ASSIGNMENT —
Reproduce the entries that follow exactly. No picture should appear in the result.

▼

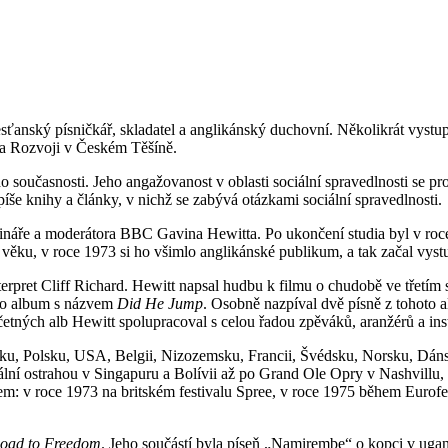
křesťanský písničkář, skladatel a anglikánský duchovní. Několikrát vy
Na Rozvoji v Českém Těšíně.
 současnosti. Jeho angažovanost v oblasti sociální spravedlnosti se pro
íše knihy a články, v nichž se zabývá otázkami sociální spravedlnosti.
ináře a moderátora BBC Gavina Hewitta. Po ukončení studia byl v r
o věku, v roce 1973 si ho všimlo anglikánské publikum, a tak začal vyst
erpret Cliff Richard. Hewitt napsal hudbu k filmu o chudobě ve třetím
ovo album s názvem
Did He Jump
. Osobně nazpíval dvě písně z tohoto 
četných alb Hewitt spolupracoval s celou řadou zpěváků, aranžérů a ins
u, Polsku, USA, Belgii, Nizozemsku, Francii, Švédsku, Norsku, Dánsk
lní ostrahou v Singapuru a Bolívii až po Grand Ole Opry v Nashvillu
 v roce 1973 na britském festivalu Spree, v roce 1975 během Eurofes
oad to Freedom
. Jeho součástí byla píseň „Namirembe“ o kopci v ugand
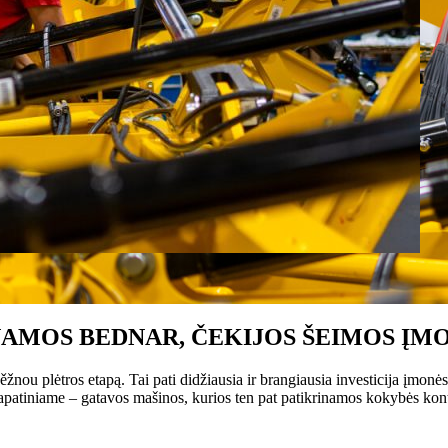
NAMOS BEDNAR, ČEKIJOS ŠEIMOS ĮM
u plėtros etapą. Tai pati didžiausia ir brangiausia investicija įmonės i
atiniame – gatavos mašinos, kurios ten pat patikrinamos kokybės kontro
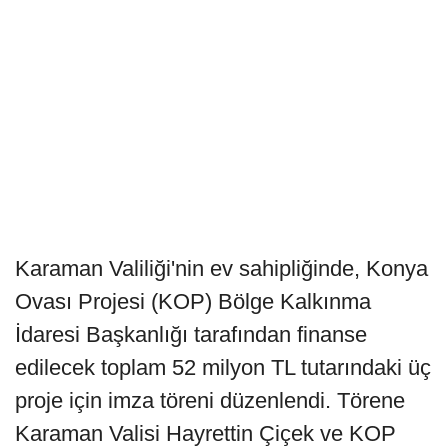
Karaman Valiliği'nin ev sahipliğinde, Konya
Ovası Projesi (KOP) Bölge Kalkınma
İdaresi Başkanlığı tarafından finanse
edilecek toplam 52 milyon TL tutarındaki üç
proje için imza töreni düzenlendi. Törene
Karaman Valisi Hayrettin Çiçek ve KOP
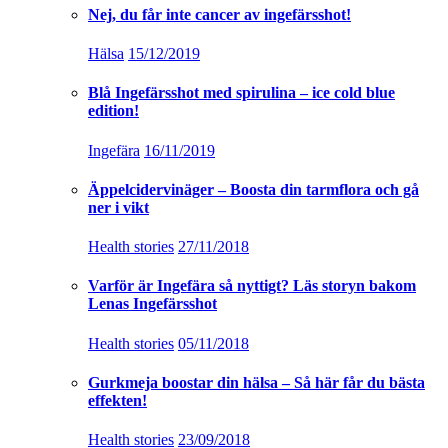
Nej, du får inte cancer av ingefärsshot!
Hälsa
15/12/2019
Blå Ingefärsshot med spirulina – ice cold blue
edition!
Ingefära
16/11/2019
Äppelcidervinäger – Boosta din tarmflora och gå
ner i vikt
Health stories
27/11/2018
Varför är Ingefära så nyttigt? Läs storyn bakom
Lenas Ingefärsshot
Health stories
05/11/2018
Gurkmeja boostar din hälsa – Så här får du bästa
effekten!
Health stories
23/09/2018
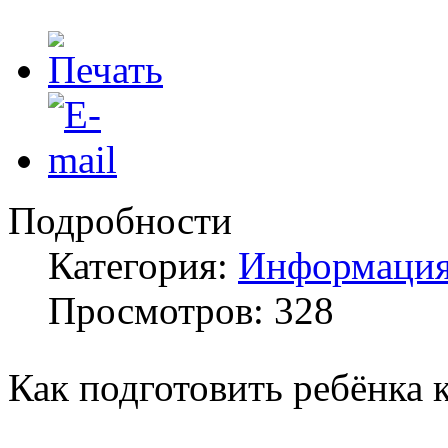
Подробности
Категория:
Информация
Просмотров: 328
Как подготовить ребёнка 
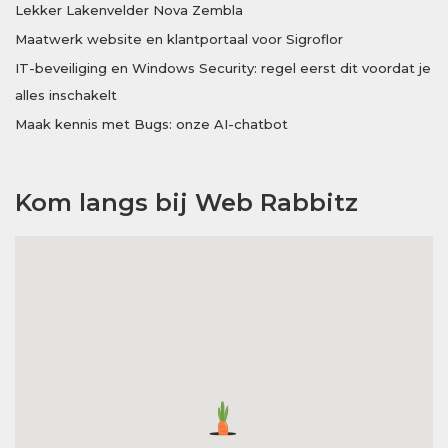
Lekker Lakenvelder Nova Zembla
Maatwerk website en klantportaal voor Sigroflor
IT-beveiliging en Windows Security: regel eerst dit voordat je
alles inschakelt
Maak kennis met Bugs: onze AI-chatbot
Kom langs bij Web Rabbitz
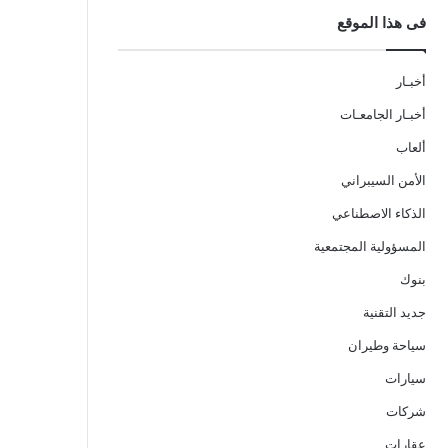
فى هذا الموقع
أخبـار
أخبـار الجامعـات
ألعاب
الأمن السيبراني
الذكاء الاصطناعي
المسؤولية المجتمعية
بنوك
جديد التقنية
سياحة وطيران
سيارات
شركات
عقارات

▲

SOLVED EXERCISE —
křesťanský písničkář, skladatel a anglikánský duchovní. Několikrát vy
Na Rozvoji v Českém Těšíně.
 současnosti. Jeho angažovanost v oblasti sociální spravedlnosti se pro
íše knihy a články, v nichž se zabývá otázkami sociální spravedlnosti.
ináře a moderátora BBC Gavina Hewitta. Po ukončení studia byl v r
o věku, v roce 1973 si ho všimlo anglikánské publikum, a tak začal vyst
erpret Cliff Richard. Hewitt napsal hudbu k filmu o chudobě ve třetím
ovo album s názvem
Did He Jump
. Osobně nazpíval dvě písně z tohoto 
četných alb Hewitt spolupracoval s celou řadou zpěváků, aranžérů a ins
u, Polsku, USA, Belgii, Nizozemsku, Francii, Švédsku, Norsku, Dánsk
lní ostrahou v Singapuru a Bolívii až po Grand Ole Opry v Nashvillu
 v roce 1973 na britském festivalu Spree, v roce 1975 během Eurofes
oad to Freedom
. Jeho součástí byla píseň „Namirembe“ o kopci v ugand
NAMOS BEDNAR, ČEKIJOS ŠEIMOS ĮM
u plėtros etapą. Tai pati didžiausia ir brangiausia investicija įmonės i
atiniame – gatavos mašinos, kurios ten pat patikrinamos kokybės kontro
Karaman Valiliği'nin ev sahipliğinde, Konya
Ovası Projesi (KOP) Bölge Kalkınma
İdaresi Başkanlığı tarafından finanse
edilecek toplam 52 milyon TL tutarındaki üç
proje için imza töreni düzenlendi. Törene
Karaman Valisi Hayrettin Çiçek ve KOP
Nej, du får inte cancer av ingefärsshot!
Hälsa
15/12/2019
Blå Ingefärsshot med spirulina – ice cold blue
edition!
Ingefära
16/11/2019
Äppelcidervinäger – Boosta din tarmflora och gå
ner i vikt
Health stories
27/11/2018
Varför är Ingefära så nyttigt? Läs storyn bakom
Lenas Ingefärsshot
Health stories
05/11/2018
Gurkmeja boostar din hälsa – Så här får du bästa
effekten!
Health stories
23/09/2018
Подробности
Категория:
Информация
Просмотров: 328
Как подготовить ребёнка 
Lekker Lakenvelder Nova Zembla
Maatwerk website en klantportaal voor Sigroflor
IT-beveiliging en Windows Security: regel eerst dit voordat je
alles inschakelt
Maak kennis met Bugs: onze AI-chatbot
Kom langs bij Web Rabbitz
فى هذا الموقع
أخبـار
أخبـار الجامعـات
ألعاب
الأمن السيبراني
الذكاء الاصطناعي
المسؤولية المجتمعية
بنوك
جديد التقنية
سياحة وطيران
سيارات
شركات
عقارات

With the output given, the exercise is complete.